Le montant exact qui sera consacré à la politique de cohésion reste à déterminer

EURACTIV.com
Raffaele Fitto, vice-président exécutif de la Commission européenne chargé de la cohésion et des réformes [Dursun Aydemir/Anadolu via Getty Images]

Mardi, les ministres et responsables européens ont discuté de ce à quoi pourrait ressembler la politique de cohésion dans le cadre du futur budget à long terme, ainsi que de la manière dont elle pourrait contribuer à l’effort de compétitivité de l’Union. 

« Nous avons examiné comment la politique de cohésion peut continuer à soutenir la compétitivité de l’Europe dans un environnement mondial de plus en plus difficile, tout en restant fidèle à son objectif fondamental qui est de réduire les disparités entre les régions et d’assurer un développement équilibré dans toute l’UE », a déclaré Jack Chambers, le ministre irlandais qui présidait la réunion, à l’issue de celle-ci. 

Raffaele Fitto, vice-président de la Commission européenne chargé de la cohésion et des réformes, a déclaré que le prochain budget à long terme devrait maintenir la flexibilité introduite dans le cadre actuel, qui a permis aux capitales de réaffecter des fonds vers des priorités telles que la compétitivité, la défense, l’énergie, l’eau et le logement dans le cadre de la révision à mi-mandat

« Tout type d’investissement peut contribuer à la compétitivité. C’est pourquoi il est très important de reconnaître et d’aborder conjointement les questions de compétitivité et de cohésion », a déclaré Fitto à Dublin.

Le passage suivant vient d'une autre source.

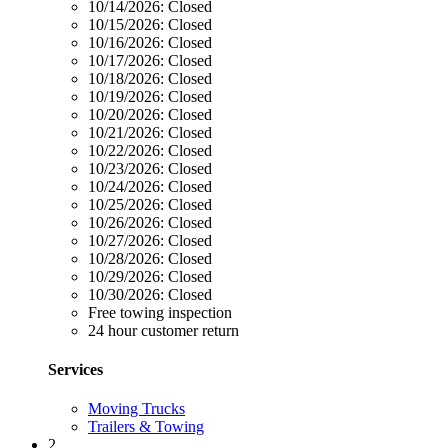
10/14/2026:
Closed
10/15/2026:
Closed
10/16/2026:
Closed
10/17/2026:
Closed
10/18/2026:
Closed
10/19/2026:
Closed
10/20/2026:
Closed
10/21/2026:
Closed
10/22/2026:
Closed
10/23/2026:
Closed
10/24/2026:
Closed
10/25/2026:
Closed
10/26/2026:
Closed
10/27/2026:
Closed
10/28/2026:
Closed
10/29/2026:
Closed
10/30/2026:
Closed
Free towing inspection
24 hour customer return
Services
Moving Trucks
Trailers & Towing
2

La politique de cohésion vise à réduire les disparités économiques et sociales entre les régions de l’UE et à soutenir le développement régional.

Dans le cadre du plan de dépenses de 2 000 milliards d’euros proposé par la Commission, les plans de partenariat nationaux et régionaux (PPNR) représenteraient 865 milliards d’euros. Ces plans, qui prévoient des fonds en échange de réformes, regroupent de nombreux programmes auparavant distincts afin de donner aux gouvernements davantage de flexibilité quant à l’utilisation de ces fonds.

Ce plan a suscité des critiques de la part des députés européens et des régions, qui craignent qu’il ne conduise à une « renationalisation » de la politique de cohésion et n’affaiblisse leur rôle dans la décision d’allocation des fonds.

« Les États membres souhaitent voir se maintenir la flexibilité et la marge d’appréciation introduites dans le cadre actuel », a déclaré Chambers, ajoutant qu’il existe « un fort consensus » sur la nécessité générale de la politique de cohésion.

Le débat politique plus large sur l’ampleur et la forme du futur budget reste en suspens. Un groupe de pays favorables à la cohésion dont l’Italie, la Pologne et l’Espagne – soutient le maintien des niveaux actuels ou des augmentations, tandis qu’un groupe d’États du Nord partisans d’une rigueur budgétaire dont l’Allemagne, les Pays-Bas et l’Autriche – réclame une réduction drastique du budget global et envisage des coupes dans les politiques traditionnelles.  

Une note diplomatique de la présidence irlandaise du Conseil de l’UE, consultée par Euractiv, montre que des divergences persistent quant au montant que l’Union souhaite allouer aux plans nationaux.